What needs to be done ->
Check each line of the entries below for the word "рассмотрению", and copy out the ones that have it.

Given data ->
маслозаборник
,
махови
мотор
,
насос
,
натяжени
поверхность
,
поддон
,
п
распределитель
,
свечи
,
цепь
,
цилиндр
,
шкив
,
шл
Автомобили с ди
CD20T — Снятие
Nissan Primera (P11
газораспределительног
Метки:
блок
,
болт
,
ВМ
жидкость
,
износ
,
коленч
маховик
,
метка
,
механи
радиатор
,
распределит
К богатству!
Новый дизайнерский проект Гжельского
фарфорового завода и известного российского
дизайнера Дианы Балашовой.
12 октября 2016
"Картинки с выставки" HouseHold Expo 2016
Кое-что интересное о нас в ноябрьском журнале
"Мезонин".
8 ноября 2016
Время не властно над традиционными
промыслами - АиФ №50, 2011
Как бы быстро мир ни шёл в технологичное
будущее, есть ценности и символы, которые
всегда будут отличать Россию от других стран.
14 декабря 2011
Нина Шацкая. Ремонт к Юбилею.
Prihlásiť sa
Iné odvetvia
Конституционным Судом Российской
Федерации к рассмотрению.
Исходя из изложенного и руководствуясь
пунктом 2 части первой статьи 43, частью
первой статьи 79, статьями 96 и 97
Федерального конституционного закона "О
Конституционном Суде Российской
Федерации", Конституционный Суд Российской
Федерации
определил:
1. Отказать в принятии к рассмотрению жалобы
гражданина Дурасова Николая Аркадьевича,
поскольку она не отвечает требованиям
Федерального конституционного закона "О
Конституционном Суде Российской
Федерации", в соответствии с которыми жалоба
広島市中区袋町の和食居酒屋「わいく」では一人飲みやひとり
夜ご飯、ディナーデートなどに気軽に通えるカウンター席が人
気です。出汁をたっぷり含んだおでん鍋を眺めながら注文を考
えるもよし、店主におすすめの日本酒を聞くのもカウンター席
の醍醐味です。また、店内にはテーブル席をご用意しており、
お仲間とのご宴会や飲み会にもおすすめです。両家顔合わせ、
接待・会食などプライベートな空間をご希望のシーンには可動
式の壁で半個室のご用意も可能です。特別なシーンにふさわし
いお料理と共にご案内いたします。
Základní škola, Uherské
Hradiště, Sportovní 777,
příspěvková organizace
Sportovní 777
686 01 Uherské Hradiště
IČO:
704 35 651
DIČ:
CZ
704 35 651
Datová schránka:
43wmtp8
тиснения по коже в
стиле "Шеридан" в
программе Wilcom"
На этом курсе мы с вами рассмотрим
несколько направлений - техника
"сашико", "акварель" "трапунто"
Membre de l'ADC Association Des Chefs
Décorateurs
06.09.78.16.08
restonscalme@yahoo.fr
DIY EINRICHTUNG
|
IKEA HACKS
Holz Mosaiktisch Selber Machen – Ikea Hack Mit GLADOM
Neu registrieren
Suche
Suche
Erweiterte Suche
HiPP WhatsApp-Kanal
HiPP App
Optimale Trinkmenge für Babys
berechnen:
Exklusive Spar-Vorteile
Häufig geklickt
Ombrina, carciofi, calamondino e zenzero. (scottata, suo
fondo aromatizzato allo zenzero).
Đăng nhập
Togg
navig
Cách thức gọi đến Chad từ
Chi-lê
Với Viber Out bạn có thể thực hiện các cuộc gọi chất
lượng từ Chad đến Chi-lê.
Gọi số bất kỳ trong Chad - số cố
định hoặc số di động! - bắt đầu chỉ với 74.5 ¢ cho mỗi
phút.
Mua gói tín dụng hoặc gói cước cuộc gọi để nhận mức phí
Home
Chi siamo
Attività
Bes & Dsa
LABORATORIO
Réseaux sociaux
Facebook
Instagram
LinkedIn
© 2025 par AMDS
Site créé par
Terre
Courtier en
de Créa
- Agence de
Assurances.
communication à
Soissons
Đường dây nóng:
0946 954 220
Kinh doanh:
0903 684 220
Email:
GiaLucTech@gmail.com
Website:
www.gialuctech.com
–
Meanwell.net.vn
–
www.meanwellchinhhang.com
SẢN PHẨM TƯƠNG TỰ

Written response ->
Федерации к рассмотрению.
1. Отказать в принятии к рассмотрению жалобы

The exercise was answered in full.